O Instituto
Árvore, organização socioambientalista,
participou na última sexta-feira (09) de audiência
realizada pelo Ministério Público de
Sergipe para averiguar as denúncias feitas
pela Organização sobre a existência
de maus tratos em animais do zoológico
do estado, localizado no Parque da Cidade. Estiveram
presentes na reunião o Promotor de Justiça
Sandro Luiz da Costa, o responsável pelo Parque,
Joubert Pimentel e membros da Polícia Ambiental,
além de Carlos Eduardo Silva (Diretor do Instituto
Árvore) e Marco Antônio (Conselheiro
Fiscal da Associação Defensora dos Animais
São Francisco de Assis – ADASFA-SE) –
autores da denúncia.
A problematização
principal envolve as jaulas dos felinos, as dos ursos
e a quarentena, local onde ficam os animais doados ou
com problemas de saúde. Em visita realizada após
a audiência, pôde-se constatar que o posicionamento
das jaulas é inadequado e necessita de sombreamento,
algo que, segundo Pimentel, já consta no planejamento.

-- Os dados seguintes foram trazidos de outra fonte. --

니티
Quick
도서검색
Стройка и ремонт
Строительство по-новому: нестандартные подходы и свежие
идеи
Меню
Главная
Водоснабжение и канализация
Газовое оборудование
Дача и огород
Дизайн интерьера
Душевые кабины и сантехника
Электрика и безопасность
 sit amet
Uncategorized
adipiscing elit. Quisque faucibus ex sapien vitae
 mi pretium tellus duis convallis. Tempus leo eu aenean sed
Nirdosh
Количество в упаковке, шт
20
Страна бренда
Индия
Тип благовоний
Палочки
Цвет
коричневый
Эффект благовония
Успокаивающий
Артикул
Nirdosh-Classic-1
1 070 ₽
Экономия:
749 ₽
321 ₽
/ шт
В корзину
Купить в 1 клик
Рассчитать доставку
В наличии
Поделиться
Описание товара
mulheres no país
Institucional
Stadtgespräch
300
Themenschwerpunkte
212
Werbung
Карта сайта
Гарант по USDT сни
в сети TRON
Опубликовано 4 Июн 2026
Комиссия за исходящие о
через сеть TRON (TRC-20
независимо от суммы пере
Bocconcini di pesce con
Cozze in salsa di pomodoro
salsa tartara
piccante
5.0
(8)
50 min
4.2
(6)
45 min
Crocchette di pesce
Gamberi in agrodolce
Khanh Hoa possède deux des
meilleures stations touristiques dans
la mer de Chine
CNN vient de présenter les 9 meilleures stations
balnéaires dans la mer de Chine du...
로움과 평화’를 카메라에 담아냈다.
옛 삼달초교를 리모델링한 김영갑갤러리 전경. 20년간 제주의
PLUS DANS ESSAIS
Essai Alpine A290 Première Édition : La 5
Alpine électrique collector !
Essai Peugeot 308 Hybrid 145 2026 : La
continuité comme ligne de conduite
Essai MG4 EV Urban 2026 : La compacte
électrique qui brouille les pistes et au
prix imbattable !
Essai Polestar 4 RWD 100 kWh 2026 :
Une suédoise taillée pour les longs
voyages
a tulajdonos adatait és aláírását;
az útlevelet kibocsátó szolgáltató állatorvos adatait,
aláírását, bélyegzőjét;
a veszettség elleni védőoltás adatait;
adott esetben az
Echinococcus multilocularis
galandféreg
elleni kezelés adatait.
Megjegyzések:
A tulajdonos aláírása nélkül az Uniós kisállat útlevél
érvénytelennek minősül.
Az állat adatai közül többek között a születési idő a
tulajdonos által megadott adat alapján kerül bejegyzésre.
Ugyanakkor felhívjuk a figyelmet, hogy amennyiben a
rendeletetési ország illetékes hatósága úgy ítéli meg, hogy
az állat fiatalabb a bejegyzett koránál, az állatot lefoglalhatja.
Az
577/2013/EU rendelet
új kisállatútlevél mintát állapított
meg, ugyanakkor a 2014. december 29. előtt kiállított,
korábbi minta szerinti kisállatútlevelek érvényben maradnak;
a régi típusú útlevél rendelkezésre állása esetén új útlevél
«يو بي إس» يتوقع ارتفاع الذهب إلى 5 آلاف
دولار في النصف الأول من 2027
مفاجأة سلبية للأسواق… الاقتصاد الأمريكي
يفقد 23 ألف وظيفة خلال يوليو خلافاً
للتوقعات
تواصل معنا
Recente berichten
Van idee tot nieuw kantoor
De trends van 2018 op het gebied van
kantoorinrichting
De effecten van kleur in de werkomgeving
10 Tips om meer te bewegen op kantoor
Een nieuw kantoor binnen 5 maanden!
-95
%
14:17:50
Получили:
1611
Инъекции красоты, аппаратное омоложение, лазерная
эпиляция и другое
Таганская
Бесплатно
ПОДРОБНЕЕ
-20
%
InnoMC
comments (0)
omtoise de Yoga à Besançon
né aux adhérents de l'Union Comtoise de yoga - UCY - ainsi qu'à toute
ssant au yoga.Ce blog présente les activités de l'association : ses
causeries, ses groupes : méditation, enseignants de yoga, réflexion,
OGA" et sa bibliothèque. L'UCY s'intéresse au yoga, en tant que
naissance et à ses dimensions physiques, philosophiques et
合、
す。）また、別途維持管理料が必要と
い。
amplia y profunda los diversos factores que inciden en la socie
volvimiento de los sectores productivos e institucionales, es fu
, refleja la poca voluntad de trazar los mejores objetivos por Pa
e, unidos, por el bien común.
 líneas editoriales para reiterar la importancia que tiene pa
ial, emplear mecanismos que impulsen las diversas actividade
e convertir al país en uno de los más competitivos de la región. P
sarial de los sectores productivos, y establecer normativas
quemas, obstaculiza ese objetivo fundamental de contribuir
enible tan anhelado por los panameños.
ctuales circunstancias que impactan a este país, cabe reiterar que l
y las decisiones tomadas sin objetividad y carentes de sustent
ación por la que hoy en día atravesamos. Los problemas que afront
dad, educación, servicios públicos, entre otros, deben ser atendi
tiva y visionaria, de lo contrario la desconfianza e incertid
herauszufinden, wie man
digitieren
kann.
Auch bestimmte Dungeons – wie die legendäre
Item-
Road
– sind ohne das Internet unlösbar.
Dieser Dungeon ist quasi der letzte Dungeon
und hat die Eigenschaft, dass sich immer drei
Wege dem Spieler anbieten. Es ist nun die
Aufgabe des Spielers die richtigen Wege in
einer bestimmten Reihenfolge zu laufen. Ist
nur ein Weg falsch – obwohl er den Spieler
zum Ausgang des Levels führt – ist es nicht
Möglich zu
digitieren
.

Carlos Eduardo credita parte do problema ao fato de
que o Parque é administrado pelo Departamento
de Desenvolvimento Agropecuário de Sergipe (DEAGRO)
e não pela Secretaria Estadual do Meio Ambiente,
como ele acredita que deveria ser.
O Promotor espera
agora o relatório do Ibama e da direção
do Parque sobre a situação encontrada
para definir as ações a serem tomadas.
Entretanto, o Diretor do Instituto Árvore garante
que continuará fiscalizando. “Independente
do resultado, nós vamos continuar lutando para
dar uma melhor assistência a esses animais. Ali
são vidas! Nós já estamos tentando
marcar audiência com o governador Marcelo Déda,
para tratar do assunto", afirmou Carlos Eduardo.